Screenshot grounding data
Content starts
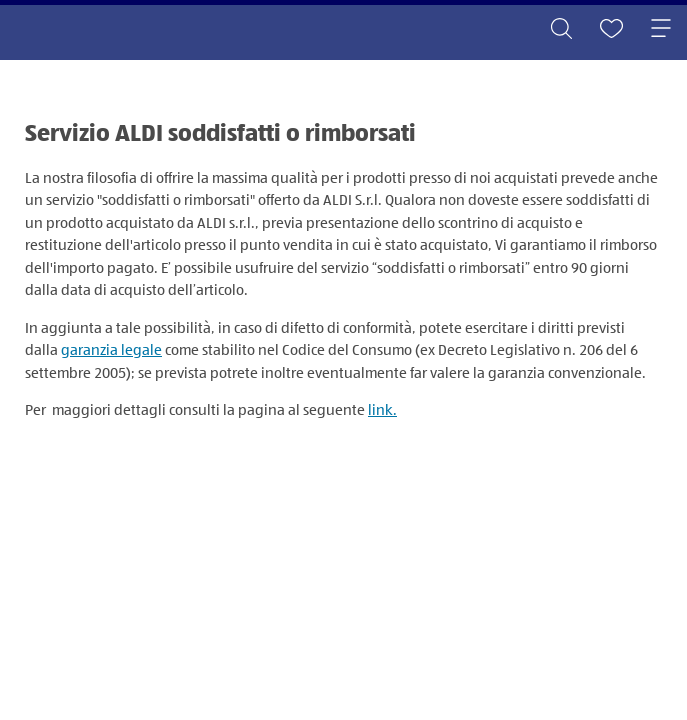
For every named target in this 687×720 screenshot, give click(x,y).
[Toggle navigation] (661, 30)
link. (382, 410)
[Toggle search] (561, 30)
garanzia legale (111, 350)
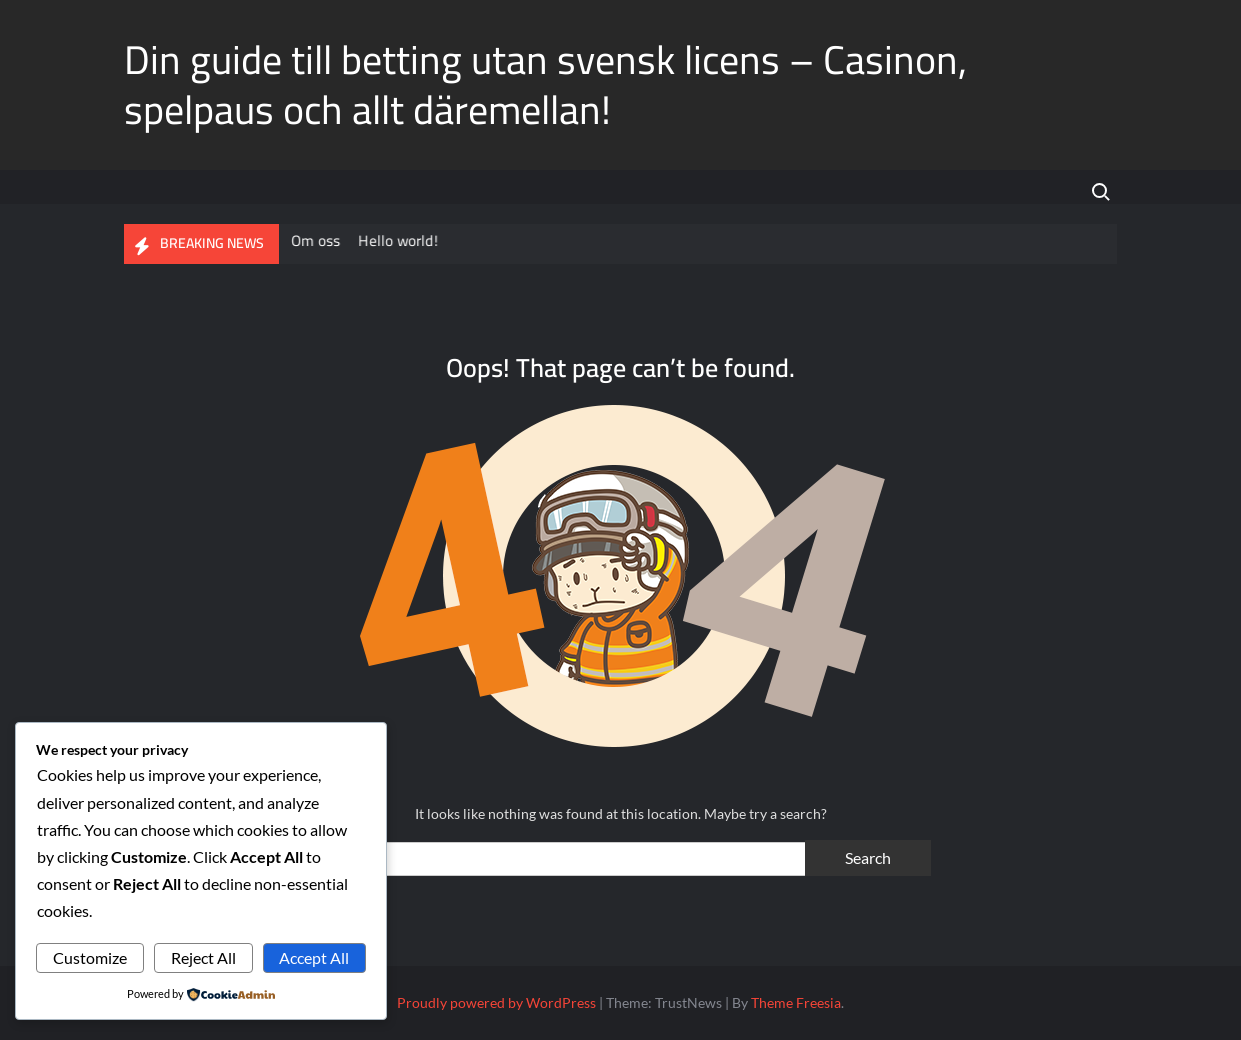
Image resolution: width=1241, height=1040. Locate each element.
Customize (90, 957)
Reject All (203, 957)
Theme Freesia (796, 1002)
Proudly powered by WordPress (496, 1002)
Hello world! (401, 240)
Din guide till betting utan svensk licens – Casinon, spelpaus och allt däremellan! (545, 84)
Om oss (319, 240)
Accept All (314, 957)
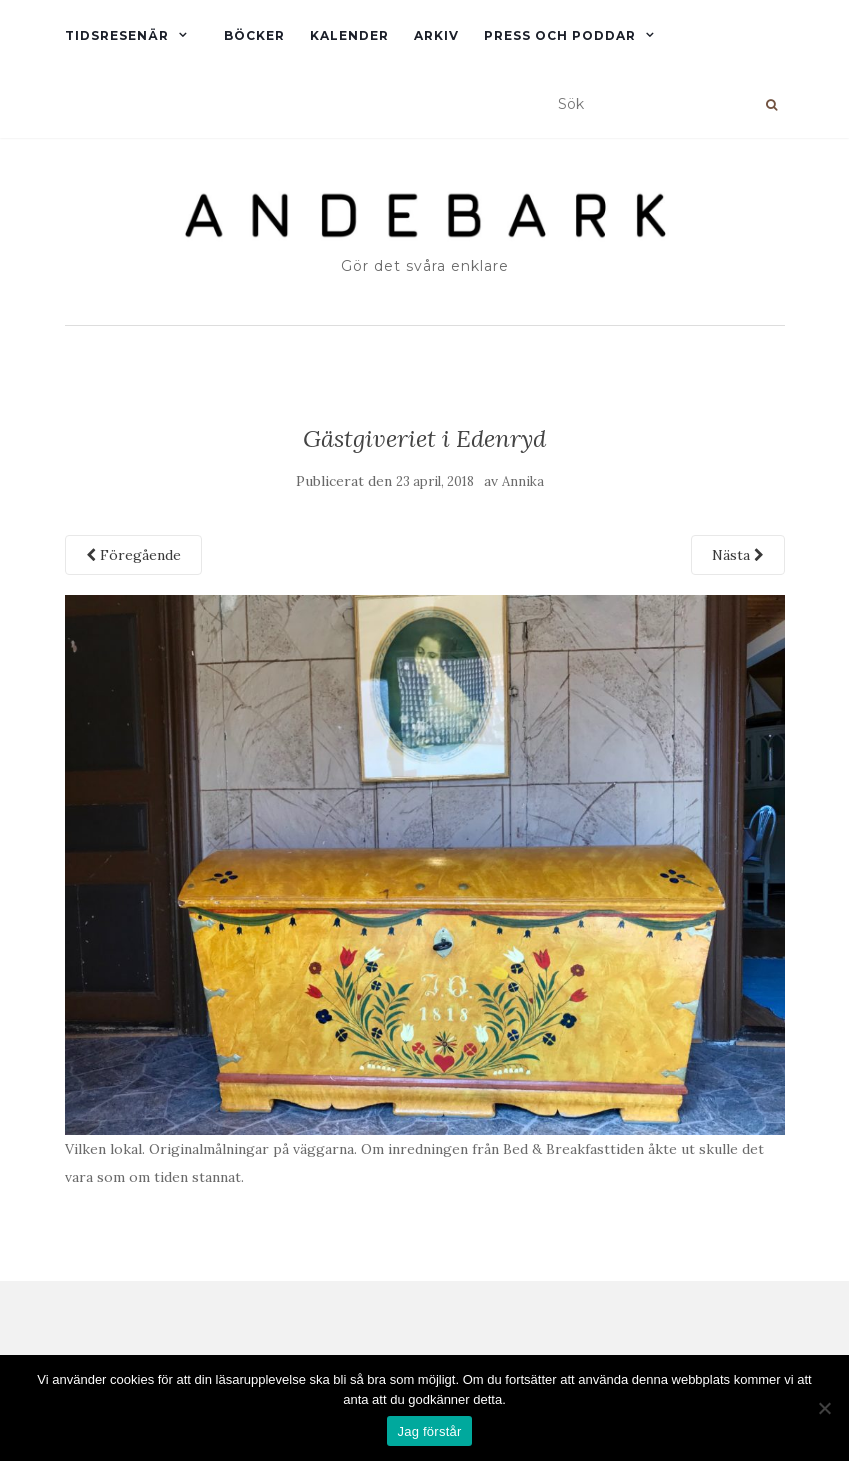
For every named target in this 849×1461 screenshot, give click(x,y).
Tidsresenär (117, 35)
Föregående (133, 555)
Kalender (349, 35)
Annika (523, 481)
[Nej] (824, 1408)
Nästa (738, 555)
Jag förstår (429, 1431)
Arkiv (436, 35)
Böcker (254, 35)
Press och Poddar (560, 35)
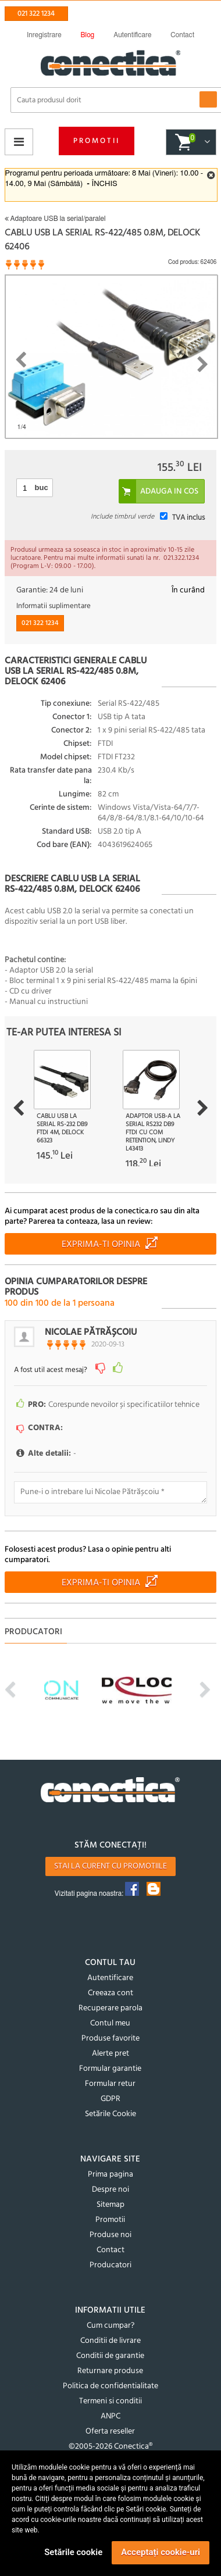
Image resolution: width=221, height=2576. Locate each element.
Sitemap (110, 2204)
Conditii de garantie (110, 2356)
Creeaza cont (110, 1993)
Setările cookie (73, 2552)
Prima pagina (110, 2174)
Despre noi (110, 2189)
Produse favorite (110, 2038)
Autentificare (110, 1978)
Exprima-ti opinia (101, 1244)
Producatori (110, 2265)
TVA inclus (188, 518)
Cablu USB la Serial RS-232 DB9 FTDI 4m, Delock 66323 (62, 1128)
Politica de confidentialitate (110, 2386)
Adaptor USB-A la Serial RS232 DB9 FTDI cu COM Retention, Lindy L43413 (153, 1132)
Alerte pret (110, 2053)
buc (41, 487)
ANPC (110, 2416)
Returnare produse (110, 2371)
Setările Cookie (110, 2114)
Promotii (96, 141)
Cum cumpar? (110, 2325)
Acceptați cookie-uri (160, 2552)
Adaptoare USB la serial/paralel (55, 218)
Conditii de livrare (110, 2341)
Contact (110, 2250)
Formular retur (110, 2084)
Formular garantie (110, 2068)
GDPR (110, 2099)
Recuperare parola (110, 2008)
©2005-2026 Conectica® (110, 2446)
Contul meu (110, 2023)
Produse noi (110, 2235)
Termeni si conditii (110, 2401)
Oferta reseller (110, 2431)
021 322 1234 (36, 14)
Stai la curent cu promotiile (110, 1866)
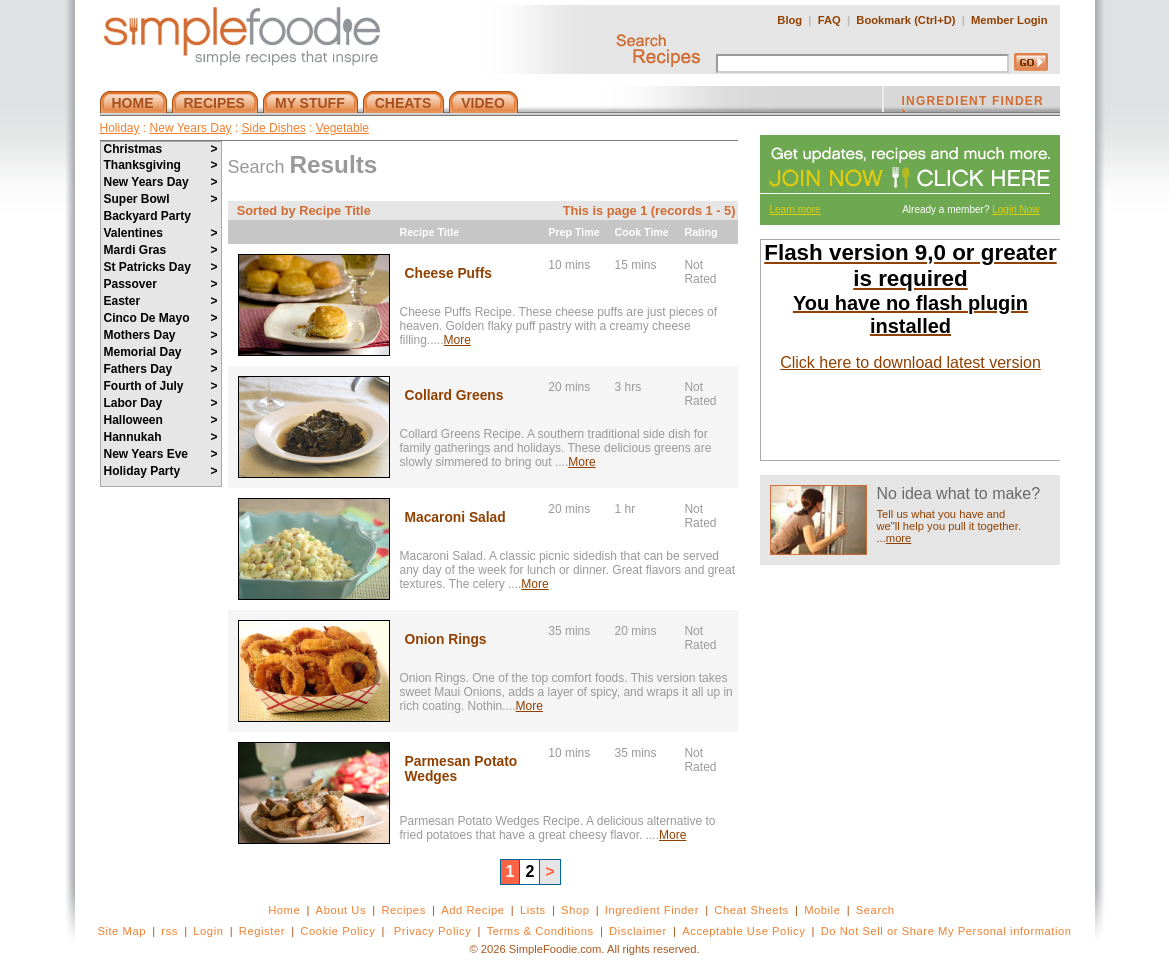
Content ends
Copy exactly, leaving out pictures, the lines from the line containing "Jag förstår (429, 1431)" through the last line of the records.

**Answer area**:
Jag förstår (429, 1431)
Arkiv (436, 35)
Böcker (254, 35)
Press och Poddar (560, 35)
Image resolution: width=221, height=2576. Locate each element.
Sitemap (110, 2204)
Conditii de garantie (110, 2356)
Creeaza cont (110, 1993)
Setările cookie (73, 2552)
Prima pagina (110, 2174)
Despre noi (110, 2189)
Produse favorite (110, 2038)
Autentificare (110, 1978)
Exprima-ti opinia (101, 1244)
Producatori (110, 2265)
TVA inclus (188, 518)
Cablu USB la Serial RS-232 DB9 FTDI 4m, Delock 66323 (62, 1128)
Politica de confidentialitate (110, 2386)
Adaptor USB-A la Serial RS232 DB9 FTDI cu COM Retention, Lindy L43413 (153, 1132)
Alerte pret (110, 2053)
buc (41, 487)
ANPC (110, 2416)
Returnare produse (110, 2371)
Setările Cookie (110, 2114)
Promotii (96, 141)
Cum cumpar? (110, 2325)
Acceptați cookie-uri (160, 2552)
Adaptoare USB la serial/paralel (55, 218)
Conditii de livrare (110, 2341)
Contact (110, 2250)
Formular retur (110, 2084)
Formular garantie (110, 2068)
GDPR (110, 2099)
Recuperare parola (110, 2008)
©2005-2026 Conectica® (110, 2446)
Contul meu (110, 2023)
Produse noi (110, 2235)
Termeni si conditii (110, 2401)
Oferta reseller (110, 2431)
021 322 1234 (36, 14)
Stai la curent cu promotiile (110, 1866)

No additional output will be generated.